The rally in General Electric (NYSE:GE) stock has proven to be short-lived. GE stock saw a nice bounce of about 20% from April lows, as investors began to bet that all but the worst was priced in. But GE has given back most of the gains, and near $13 is threatening to re-take 52-week — and 8-year — lows.
From here, it’s not hard to see why. As I argued in a detailed piece last month, I still think GE stock is worth roughly $9-11 per share, or 20-35% below current levels. CEO John Flannery continues to warn investors about near-term growth, the GE dividend remains at risk, and liabilities remain a key concern.
Even with General Electric stock down 54% over the past year, there’s still a sense that some investors are seeing GE for what it was — and not what it is. But a full accounting of the company’s current situation shows not only that GE isn’t worth chasing at $13 — but that there could be more downside ahead.
More Bad News for GE
GE stock hit a three-month high towards the end of May — and then the steady drumbeat of bad news began again. On May 22, Flannery admitted that GE Power continued to struggle, and said the company didn’t see any profit growth coming this year. Investors took that as a sign that GE’s dividend, already halved in November, could be facing another cut. GE dropped over 7% on the day.
A week later, JPMorgan Chase (NYSE:JPM) analyst Stephen Tusa, who’s been ahead of the GE story for some time now, cited an “underappreciated risk” of more capital needs at the struggling GE Capital business. GE stock already had tanked earlier this year when the company announced a surprising $6.2 billion charge relative to long-term insurance. Tusa’s analysis suggests more ugly surprises are on the way.

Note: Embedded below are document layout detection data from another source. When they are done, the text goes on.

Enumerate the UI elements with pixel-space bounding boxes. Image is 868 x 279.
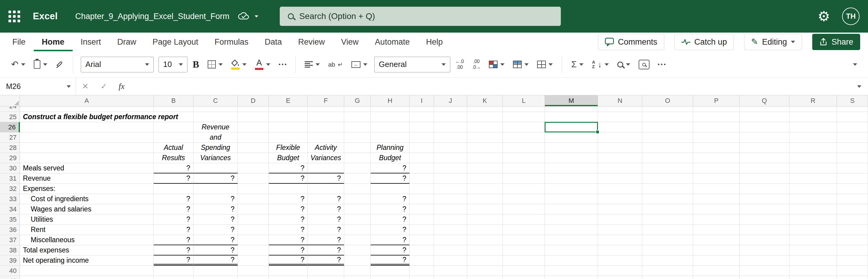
- cell-B30[interactable]: ?: [154, 163, 193, 173]
- font-name-select[interactable]: Arial: [81, 57, 154, 73]
- cell-Q31[interactable]: [740, 173, 789, 184]
- cell-C41[interactable]: [193, 276, 238, 279]
- cell-C40[interactable]: [193, 266, 238, 276]
- cell-K39[interactable]: [467, 255, 503, 266]
- cell-Q30[interactable]: [740, 163, 789, 173]
- cell-R36[interactable]: [789, 225, 837, 235]
- cell-A28[interactable]: [20, 143, 154, 153]
- cell-R28[interactable]: [789, 143, 837, 153]
- cell-J37[interactable]: [434, 235, 467, 245]
- column-header-P[interactable]: P: [693, 95, 740, 107]
- editing-mode-button[interactable]: ✎ Editing: [744, 34, 802, 50]
- cell-L32[interactable]: [503, 184, 545, 194]
- cell-D38[interactable]: [238, 245, 269, 255]
- cell-O30[interactable]: [642, 163, 693, 173]
- decrease-decimal-button[interactable]: ←.0.00: [452, 56, 467, 74]
- cell-M37[interactable]: [545, 235, 598, 245]
- column-header-E[interactable]: E: [269, 95, 308, 107]
- cell-O41[interactable]: [642, 276, 693, 279]
- cell-G29[interactable]: [344, 153, 371, 163]
- cell-G27[interactable]: [344, 132, 371, 143]
- undo-button[interactable]: ↶: [8, 56, 29, 74]
- cell-K35[interactable]: [467, 215, 503, 225]
- cell-M25[interactable]: [545, 112, 598, 122]
- cell-M28[interactable]: [545, 143, 598, 153]
- cell-O37[interactable]: [642, 235, 693, 245]
- cell-E35[interactable]: ?: [269, 215, 308, 225]
- cell-M31[interactable]: [545, 173, 598, 184]
- cell-F34[interactable]: ?: [308, 204, 344, 215]
- cell-A26[interactable]: [20, 122, 154, 132]
- cell-S32[interactable]: [837, 184, 868, 194]
- cell-L27[interactable]: [503, 132, 545, 143]
- cell-J28[interactable]: [434, 143, 467, 153]
- cell-C24[interactable]: [193, 107, 238, 112]
- cell-C34[interactable]: ?: [193, 204, 238, 215]
- cell-B36[interactable]: ?: [154, 225, 193, 235]
- merge-center-button[interactable]: ↔: [348, 56, 371, 74]
- cell-E27[interactable]: [269, 132, 308, 143]
- saved-cloud-icon[interactable]: [237, 11, 250, 21]
- cell-P41[interactable]: [693, 276, 740, 279]
- autosum-button[interactable]: Σ: [568, 56, 587, 74]
- cell-I31[interactable]: [410, 173, 434, 184]
- cell-E39[interactable]: ?: [269, 255, 308, 266]
- cell-H30[interactable]: ?: [371, 163, 410, 173]
- font-size-select[interactable]: 10: [158, 57, 187, 73]
- cell-N39[interactable]: [598, 255, 642, 266]
- comments-button[interactable]: Comments: [598, 34, 664, 50]
- cell-F30[interactable]: [308, 163, 344, 173]
- cell-I39[interactable]: [410, 255, 434, 266]
- row-header-41[interactable]: 41: [0, 276, 20, 279]
- tab-draw[interactable]: Draw: [109, 33, 144, 51]
- cell-S33[interactable]: [837, 194, 868, 204]
- settings-gear-icon[interactable]: ⚙: [818, 9, 830, 23]
- cell-J33[interactable]: [434, 194, 467, 204]
- row-header-33[interactable]: 33: [0, 194, 20, 204]
- cell-E30[interactable]: ?: [269, 163, 308, 173]
- cell-M30[interactable]: [545, 163, 598, 173]
- cell-Q25[interactable]: [740, 112, 789, 122]
- cell-S40[interactable]: [837, 266, 868, 276]
- cell-P39[interactable]: [693, 255, 740, 266]
- cell-A40[interactable]: [20, 266, 154, 276]
- cell-G40[interactable]: [344, 266, 371, 276]
- cell-O27[interactable]: [642, 132, 693, 143]
- cell-D28[interactable]: [238, 143, 269, 153]
- cell-K30[interactable]: [467, 163, 503, 173]
- cell-R33[interactable]: [789, 194, 837, 204]
- cell-H31[interactable]: ?: [371, 173, 410, 184]
- cell-N24[interactable]: [598, 107, 642, 112]
- cell-I36[interactable]: [410, 225, 434, 235]
- cell-J41[interactable]: [434, 276, 467, 279]
- cell-S37[interactable]: [837, 235, 868, 245]
- cell-L31[interactable]: [503, 173, 545, 184]
- column-header-M[interactable]: M: [545, 95, 598, 107]
- cell-H24[interactable]: [371, 107, 410, 112]
- cell-M40[interactable]: [545, 266, 598, 276]
- cell-B31[interactable]: ?: [154, 173, 193, 184]
- cell-R39[interactable]: [789, 255, 837, 266]
- cell-C35[interactable]: ?: [193, 215, 238, 225]
- fill-color-button[interactable]: [228, 56, 250, 74]
- cell-F41[interactable]: [308, 276, 344, 279]
- cell-O32[interactable]: [642, 184, 693, 194]
- cell-M32[interactable]: [545, 184, 598, 194]
- cell-D32[interactable]: [238, 184, 269, 194]
- cell-I30[interactable]: [410, 163, 434, 173]
- cell-C30[interactable]: [193, 163, 238, 173]
- cell-R34[interactable]: [789, 204, 837, 215]
- cell-Q33[interactable]: [740, 194, 789, 204]
- cell-L33[interactable]: [503, 194, 545, 204]
- cell-Q34[interactable]: [740, 204, 789, 215]
- cell-P29[interactable]: [693, 153, 740, 163]
- cell-K36[interactable]: [467, 225, 503, 235]
- cell-P24[interactable]: [693, 107, 740, 112]
- cell-P26[interactable]: [693, 122, 740, 132]
- cell-N30[interactable]: [598, 163, 642, 173]
- cell-D24[interactable]: [238, 107, 269, 112]
- cell-F31[interactable]: ?: [308, 173, 344, 184]
- cell-E32[interactable]: [269, 184, 308, 194]
- column-header-H[interactable]: H: [371, 95, 410, 107]
- cell-H32[interactable]: [371, 184, 410, 194]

This week, Fitch Ratings seemed to support Tusa’s contention. The agency downgraded GE’s debt, after changing its issuer default rating back in November. And there is now talk of a fine in France, after GE admitted it wouldn’t meet job targets agreed to in its 2015 acquisition of Alstom.
On their own, none of the events necessarily seem to be devastating for GE stock. Analysts are bearish on stocks all the time — and not always right. A dividend cut doesn’t mean GE is heading to $0 — or even to $10. And GE’s debt still is rated A by Fitch.
But in sum, the events of the past month are putting more pressure on GE stock. And they’re overshadowing what little good news GE bulls might see at the moment.
Good News for GE?
To be fair, there have been a couple of green shoots in terms of the General Electric turnaround. While Flannery’s outlook in May seemed muted toward GE Power, the CEO did reaffirm full-year guidance for GE as a whole. Analysts still don’t trust that guidance. Consensus sits at $0.94 against the company’s range of $1-$1.07. Hitting this year’s targets — and beating the Street — could boost confidence in GE stock.
Similarly, GE hasn’t cut its dividend yet. In fact, its distribution declared on June 8 was kept intact. And James Brumley made the case on this site that GE’s dividend was safe — probably.
For investors who believe in the GE turnaround, the decline of about 12% from May highs is coming on no news — or at least little news. This is going to be a multi-year process, after all. A steady dividend and hopes of hitting 2018 targets should drive at least some confidence.
The Problem With GE Stock
But the problems here remain. And the biggest problem is that the numbers simply do not work. Even giving credit for the strength in the Aviation and Healthcare businesses, GE’s market cap of $115 billion still seems far too high. Pension liabilities are an obstacle to a break-up. The debt load is a concern. And as Brumley pointed out, one reason not to cut the dividend is that even a cut doesn’t necessarily get GE out of its hole.
In fact, the news of late is more bearish, because it hits GE where it is weakest. To see upside from $13, GE needs to create value not from the growing businesses — but from the struggling ones. Yet Flannery is admitting that turbines in the Power business aren’t coming back until 2020. A respected analyst is seeing more weakness in GE Capital.
If GE can’t rescue — or sell — one of those struggling businesses, there’s simply little, if any, upside in GE stock. The long-awaited sale of the Lighting business isn’t moving the needle — the unit probably will fetch less than $2 billion at this point. Aviation and Healthcare aren’t covering the dividend, given needs from pension and debt. And the concerns about the gap between GE’s cash flow and its reported earnings aren’t going to end until investors have some belief that the worst is behind GE Capital.
From here, GE still looks overvalued. Meanwhile, the events of the past month show that the company isn’t on the path toward proving the bears wrong. If anything, the bears have more ammunition. And so it’s little surprise that GE’s brief rally has come to a sudden end.